The film is based upon the beloved Belgian comic book series by Georges Remi (1907–1983), who wrote using the pen name Hergé. The Tintin books are characterized by Hergé’s distinctive “ligne claire” ink-and-watercolor illustrations, and by recurring themes of espionage, swashbuckling, and science fiction. The books are also known for their slapstick humor, attention to current and historical events, and expansive geographical settings.
The Adventures of Tintin incorporates story lines from three of the 24 original books: The Crab with the Golden Claws (1941), The Secret of the Unicorn (1943), and Red Rackham’s Treasure (1944). Fans can visit the official Tintin Web site to learn more about Hergé, the history behind the series, and to view the film trailer.
The big-screen adventure kicks off when young reporter Tintin purchases a model of a sunken ship called the Unicorn at a market in Europe, and quickly discovers that nefarious characters are anxious to get their hands on it. After the model ship reveals a hidden message, Tintin and his fox terrier, Snowy, become embroiled in a globe-spanning race in search of the lost Unicorn.
While the film is geared toward a younger audience, nostalgia may draw adults who grew up reading the comics. Serious Tintinologists can find a detailed behind-the-scenes look at the film in The Art of the Adventures of Tintin (Harper Design, Nov.) by Chris Guise, the lead concept designer for the film, in conjunction with the film’s New Zealand-based visual effects company, Weta Digital. The book chronicles the process of adapting Tintin’s world from page to screen, while featuring photographs, artwork, and forewords by Steven Spielberg and Peter Jackson. The book will also be released as an iPad app on December 16 with additional content, including character animations and audio commentary.

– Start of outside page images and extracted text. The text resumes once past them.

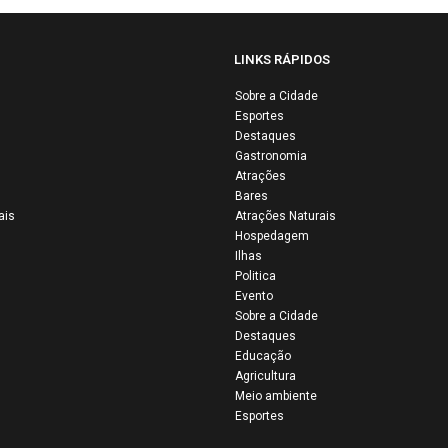
LINKS RÁPIDOS
Sobre a Cidade
 Vaquejada do
Vaquejada de
Esportes
que Onildo
Ibipira 2026
Destaques
Gastronomia
or reúne
acontece nos d
Atrações
tidão e
14 e 15 de agos
Bares
firma Colinas
mantém viva
ais
Atrações Naturais
 a capital da
tradição no
Hospedagem
Ilhas
ição sertaneja
povoado
Politica
Evento
Sobre a Cidade
Destaques
Educação
Agricultura
Meio ambiente
Esportes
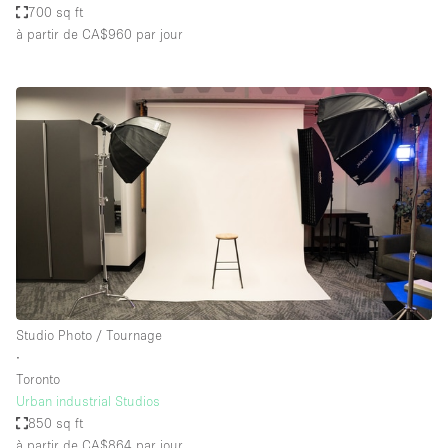
700 sq ft
à partir de CA$960
par jour
Studio Photo / Tournage
∙
Toronto
Urban industrial Studios
850 sq ft
à partir de CA$864
par jour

Tie-Ins and New Editions Hit the Shelves
Little, Brown, U.S. publisher for the Tintin books, is planning a comprehensive Tintin publishing program that targets multiple age groups. The books include a series of young reader editions which feature the original covers and comics, along with new materials, such as introductions to characters and background for each story. Six of the Adventures of Tintin Young Readers Editions have already been released, including The Secret of the Unicorn, Red Rackham’s Treasure, and The Blue Lotus. Pubbing this month are The Black Island and King Ottokar’s Sceptre.

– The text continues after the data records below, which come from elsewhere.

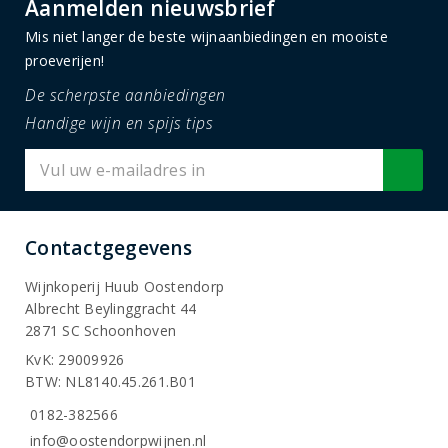
Aanmelden nieuwsbrief
Mis niet langer de beste wijnaanbiedingen en mooiste
proeverijen!
De scherpste aanbiedingen
Handige wijn en spijs tips
Contactgegevens
Wijnkoperij Huub Oostendorp
Albrecht Beylinggracht 44
2871 SC Schoonhoven
KvK: 29009926
BTW: NL8140.45.261.B01
0182-382566
info@oostendorpwijnen.nl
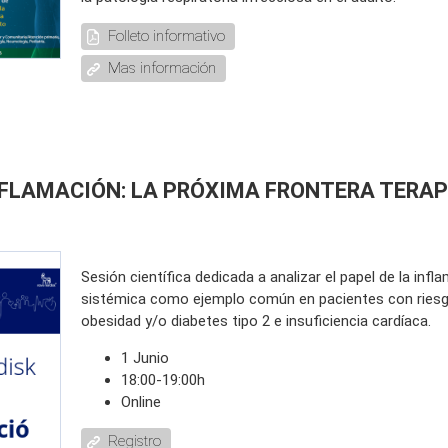
Folleto informativo
Mas información
‑FLAMACIÓN: LA PRÓXIMA FRONTERA TERAP
Sesión científica dedicada a analizar el papel de la infl
sistémica como ejemplo común en pacientes con riesg
obesidad y/o diabetes tipo 2 e insuficiencia cardíaca.
1 Junio
18:00-19:00h
Online
Registro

Little, Brown’s movie tie-in books, which were released in November, include Tintin’s Daring Escape, an original storybook; The Adventures of Tintin: The Chapter Book; and two additional trade paperback early readers, Danger at Sea and The Mystery of the Missing Wallet, all containing movie stills. Last month, Little, Brown also published a full-length novelization of the film, adapted by Alex Irvine.

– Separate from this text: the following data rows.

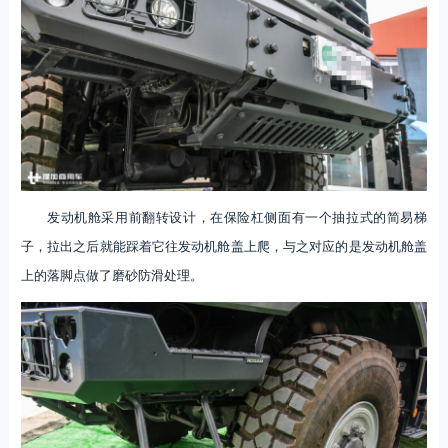
发动机舱采用前翻转设计，在保险杠侧面有一个抽拉式的简易梯
子，拉出之后就能踩着它往发动机舱盖上爬，与之对应的是发动机舱盖
上的落脚点做了磨砂防滑处理。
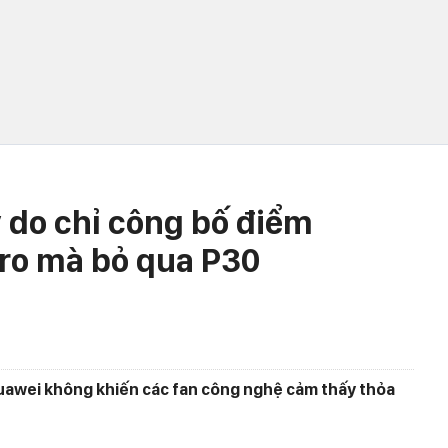
ý do chỉ công bố điểm
ro mà bỏ qua P30
 Huawei không khiến các fan công nghệ cảm thấy thỏa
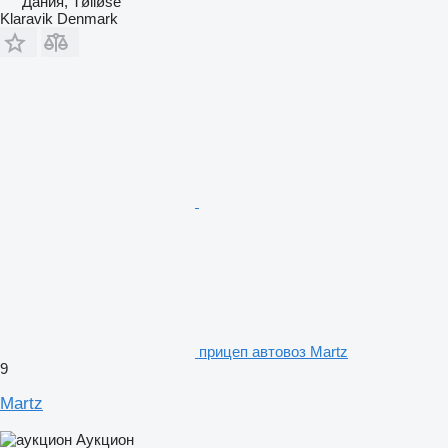
Дания, Tølløse
Klaravik Denmark
прицеп автовоз Martz
9
Martz
Аукцион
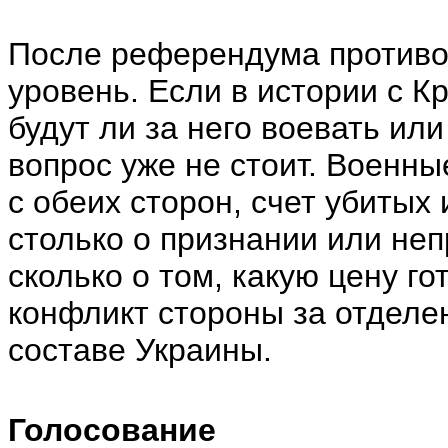
После референдума противо
уровень. Если в истории с К
будут ли за него воевать или
вопрос уже не стоит. Военны
с обеих сторон, счет убитых 
столько о признании или не
сколько о том, какую цену г
конфликт стороны за отделен
составе Украины.
Голосование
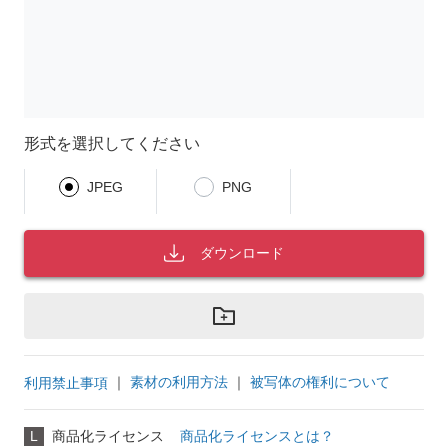
形式を選択してください
JPEG
PNG
ダウンロード
｜
素材の利用方法
｜
被写体の権利について
利用禁止事項
L
商品化ライセンス
商品化ライセンスとは？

According to Little, Brown, the series has sold more than 230 million copies internationally and has been translated into over 80 languages; Little, Brown has sold more than three million copies of the books domestically. Though the level of Tintin fandom in Europe has never been matched by an American audience, Andrew Smith, v-p and deputy publisher of LBYR, predicts that the film will spark interest among “nostalgic fans and kids and adults coming to the series for the first time. We definitely expect Tintin’s popularity to grow enormously in the U.S.”